Getting Started

This article is a quick guide that explains how to work with GraphAr C++. To begin with, please refer to the Building Steps to install GraphAr.

Information Files

GraphAr uses a group of Yaml files to save the meta information for a graph.

Graph information

The graph information file defines the most basic information of a graph includes its name, the root directory path of the data files, the vertex information and edge information files it contains, and the version of GraphAr. For example, the file "ldbc_sample.graph.yml" defines an example graph named "ldbc_sample", which includes one type of vertices ("person") and one type of edges ("person knows person").

name: ldbc_sample
prefix: ./
vertices:
  - person.vertex.yml
edges:
  - person_knows_person.edge.yml
version: gar/v1

Vertex information

Each vertex information file defines a single group of vertices with the same vertex label, e.g., "person" in this case. The vertex chunk size, the relative path for vertex data files and the version of GraphAr are specified. These vertices could have some properties, which are divided into property groups. Each property group has its own file type (CSV, ORC or Parquet) and the prefix of the relative path for its data files, it also lists all properties in this group, with every property contains the name, data type and if it is the primary key.

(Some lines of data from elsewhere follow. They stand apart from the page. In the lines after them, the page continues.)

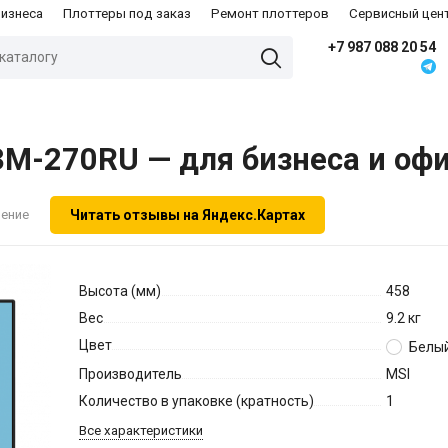
бизнеса
Плоттеры под заказ
Ремонт плоттеров
Сервисный цен
+7 987 088 20 54
M-270RU — для бизнеса и оф
Читать отзывы на Яндекс.Картах
нение
Высота (мм)
458
Вес
9.2 кг
Цвет
Белы
Производитель
MSI
Количество в упаковке (кратность)
1
Все характеристики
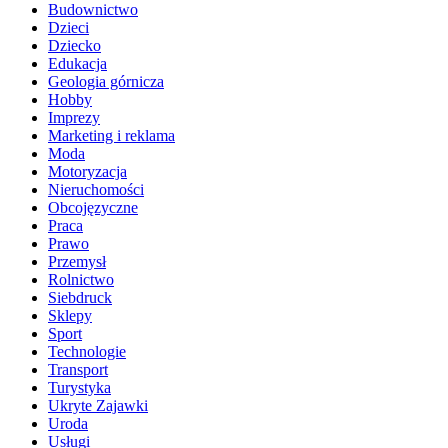
Budownictwo
Dzieci
Dziecko
Edukacja
Geologia górnicza
Hobby
Imprezy
Marketing i reklama
Moda
Motoryzacja
Nieruchomości
Obcojęzyczne
Praca
Prawo
Przemysł
Rolnictwo
Siebdruck
Sklepy
Sport
Technologie
Transport
Turystyka
Ukryte Zajawki
Uroda
Usługi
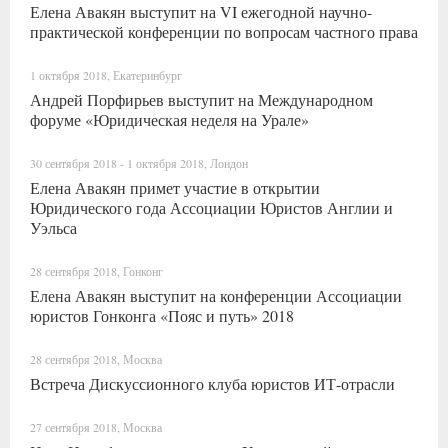
Елена Авакян выступит на VI ежегодной научно-
практической конференции по вопросам частного права
1 октября 2018, Екатеринбург
Андрей Порфирьев выступит на Международном
форуме «Юридическая неделя на Урале»
30 сентября 2018 - 1 октября 2018, Лондон
Елена Авакян примет участие в открытии
Юридического года Ассоциации Юристов Англии и
Уэльса
28 сентября 2018, Гонконг
Елена Авакян выступит на конференции Ассоциации
юристов Гонконга «Пояс и путь» 2018
28 сентября 2018, Москва
Встреча Дискуссионного клуба юристов ИТ-отрасли
27 сентября 2018, Москва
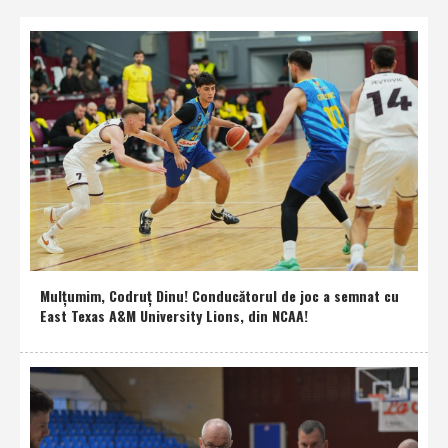
Mulţumim, Codruţ Dinu! Conducătorul de joc a semnat cu
East Texas A&M University Lions, din NCAA!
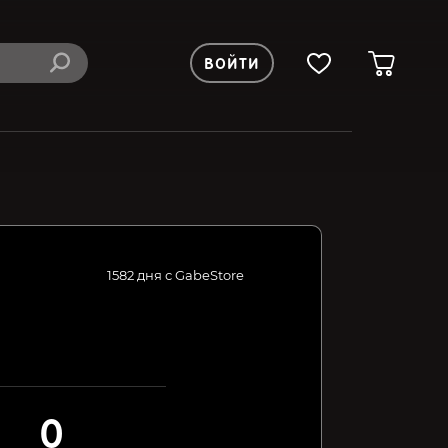
ВОЙТИ
1582 дня с GabeStore
0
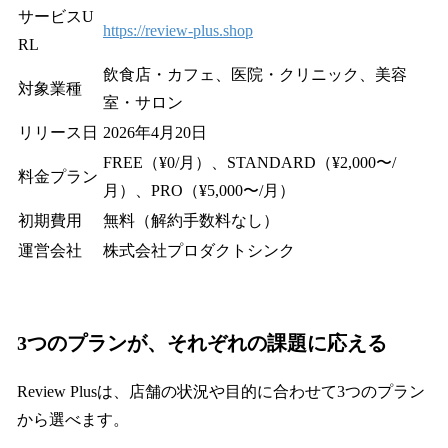
サービスU
https://review-plus.shop
RL
飲食店・カフェ、医院・クリニック、美容
対象業種
室・サロン
リリース日
2026年4月20日
FREE（¥0/月）、STANDARD（¥2,000〜/
料金プラン
月）、PRO（¥5,000〜/月）
初期費用
無料（解約手数料なし）
運営会社
株式会社プロダクトシンク
3つのプランが、それぞれの課題に応える
Review Plusは、店舗の状況や目的に合わせて3つのプラン
から選べます。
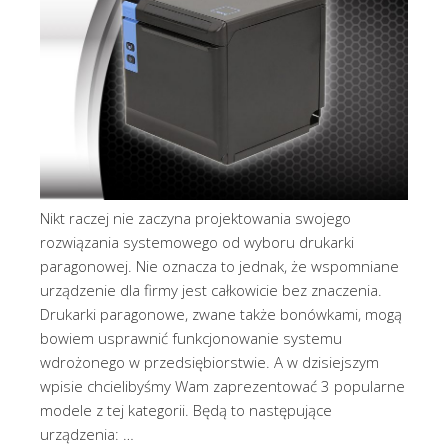
Nikt raczej nie zaczyna projektowania swojego
rozwiązania systemowego od wyboru drukarki
paragonowej. Nie oznacza to jednak, że wspomniane
urządzenie dla firmy jest całkowicie bez znaczenia.
Drukarki paragonowe, zwane także bonówkami, mogą
bowiem usprawnić funkcjonowanie systemu
wdrożonego w przedsiębiorstwie. A w dzisiejszym
wpisie chcielibyśmy Wam zaprezentować 3 popularne
modele z tej kategorii. Będą to następujące
urządzenia: …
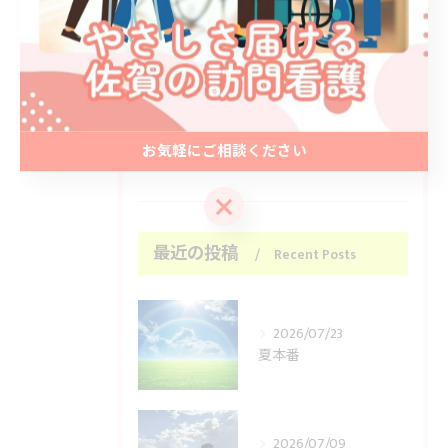
カテゴリー
Categories
全てのカテゴリー
ブログ
お気軽にご相談ください
お知らせ
お気軽にご相談ください
最近の投稿
Recent Posts
2026/07/23
夏本番
2026/07/09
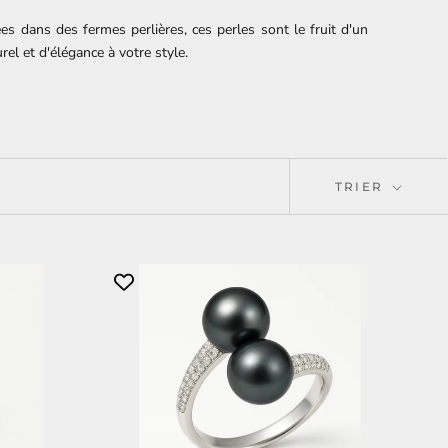
ées dans des fermes perlières, ces perles sont le fruit d'un
el et d'élégance à votre style.
TRIER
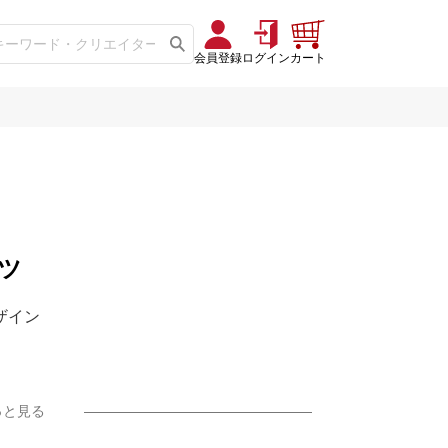
会員登録
ログイン
カート
ツ
デザイン
っと見る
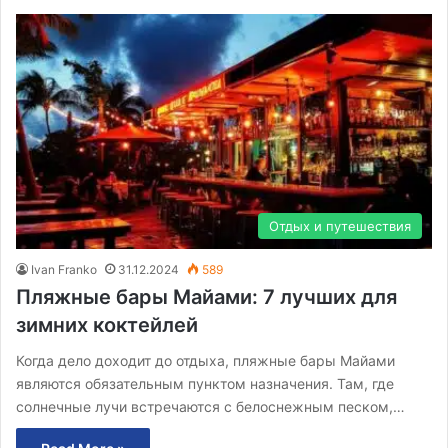
Отдых и путешествия
Ivan Franko
31.12.2024
589
Пляжные бары Майами: 7 лучших для
зимних коктейлей
Когда дело доходит до отдыха, пляжные бары Майами
являются обязательным пунктом назначения. Там, где
солнечные лучи встречаются с белоснежным песком,…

The file person.vertex.yml located inside the test data contains an example of the vertex information file. In this example, the "person" vertices have two property groups. The first group contains only one property (named "id") and the second group contains three properties ("firstName", "lastName" and "gender").

Edge information

Each edge information file defines a single type of edges with specific labels for the source vertex, destination vertex and the edge, e.g., "person_knows_person" in this case. It defines the meta information such as the edge chunk size, the source vertex chunk size, the destination vertex chunk size, if the edges are directed or not, the relative file path for edge data files, the adjLists and the version of GraphAr. The file person_knows_person.edge.yml located inside the test data contains an example of the edge information file.

In GraphAr format, separate data files are used to store the structure (called adjList) and the properties for edges. The adjList type can be either of unordered_by_source, unordered_by_dest, ordered_by_source or ordered_by_dest. For a specific type of adjList, the meta information includes its file path prefix, the file type, as well as all the property groups attached.

note

It is allowed to store different types of adjLists for a group of edges at the same time.

Data Files

Property data

The vertex properties are stored in vertex property chunks with the chunk size specified by the vertex information file. Different property groups correspond to individual groups of data files. In our example, the property group ("first name", "last name", "gender") for vertex chunk 0 of "person" vertices are stored in ./vertex/person/firstName_lastName_gender/chunk0.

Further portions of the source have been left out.